If you are looking for a MySQLi_* version, here it is.
$visible = filter_var(1, FILTER_SANITIZE_NUMBER_INT, FILTER_FLAG_STRIP_HIGH); // Force this string to be a number because it should not be anything else.
$sql = "SELECT title,id FROM pages WHERE visible = ? ORDER BY position";
$query = $con->prepare($sql);
$query->bind_param('i', $visible); // Bind the param, i being integer
$query->execute(); // Execute the query
$query->store_result(); // Store the result for later checking
// Equivalent to PDO's rowCount()
if($query->num_rows) {
// Bind the result from the query string and append their own variables
$query->bind_result($ptitle, $pid);
while($query->fetch()) {
$pid = filter_var($pid, FILTER_SANITIZE_NUMBER_INT, FILTER_FLAG_STRIP_HIGH); // Force this string to be a number because it should not be anything else.
print('PTitle: ' . $ptitle);
print('<br>PID: ' . $pid);
}
} else {
print('Nothing here to find.');
}
Comments are added to avoid this post being uber long.
1 Like
Well let have a look whether I’m clear with this: My snippet i just do regular query fetch to database with PDO same security problem persist like the old one fetching without PDO . Now i understand every query to database has to be prepared or sanitized before actually selecting content.
→ Thanks for the clear and showcase answer . Helped me a lot for understanding this.
Technically, you don’t have to use prepared statements on all of your queries. You only need to use prepared statements on queries that have user input or the WHERE clause. Most likely, the WHERE clause will be from either $_GET or $_POST. Also, same with SET. Always sanitize it, validate it, .etc. or use prepared statements because SET is another user input clause.
Here is a perfectly fine query that doesn’t need to be converted to a prepared statement.
$sql = "SELECT sample_name FROM sample_table";
$query = $con->query($sql);
However, you should always be escaping on output so that any HTML entities in the table won’t be overwriting your page. So if you don’t escape let’s say.
<style type="text/css">
navbar {
display: none;
}
</style>
The user can actually overwrite the current navbar’s CSS properties. When you escape HTML entities, that whole code turns into
<style type="text/css">
navbar {
display: none;
}
</style>
And HTML will do the rest.
I made a custom function that i always call when have to deal with GET OT POST
function norm($var) {
$var = stripcslashes($var);
$var = htmlspecialchars($var);
$var = trim($var);
return $var; //cleaned var //
If you haven’t look into the setup file of the project all get vars if they are set will be cleaned from the function.That is one solution i came up with correct this if its totally wrong 
when it comes to POST vars I use this function again but in the place where the form is submitting or in the object logic .
$_GET['cat']= norm((isset($_GET['cat']) ? $_GET['cat'] : ''));
if isset it’s going to be sanitize other way it will be emty
$_GET[‘’];
They are both secure when used for their original purpose of testing whether a file has been tampered with. Neither is secure when used with passwords.

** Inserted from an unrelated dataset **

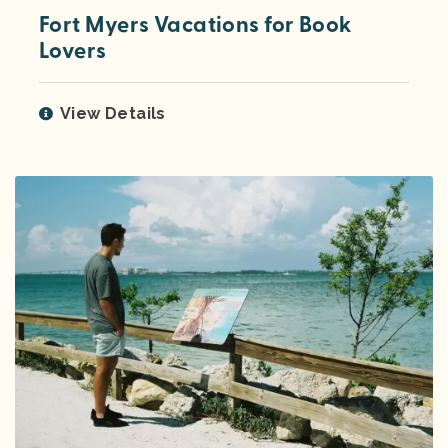
Fort Myers Vacations for Book
Lovers
View Details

Megabytes are small when dealing with hashing algorithms. Hashing was originally intended for being able to tell if a file had been tampered with so a 10Gb video file is a quite acceptable input to a hashing algorithm.
As passwords use these same hashing algorithms with a few modifications, the limit on password lengths is going to be thousands of times larger than anyone will ever try to use and so no upper limit needs to be imposed.
If they want to paste a 10Gb video file as their password you should let them.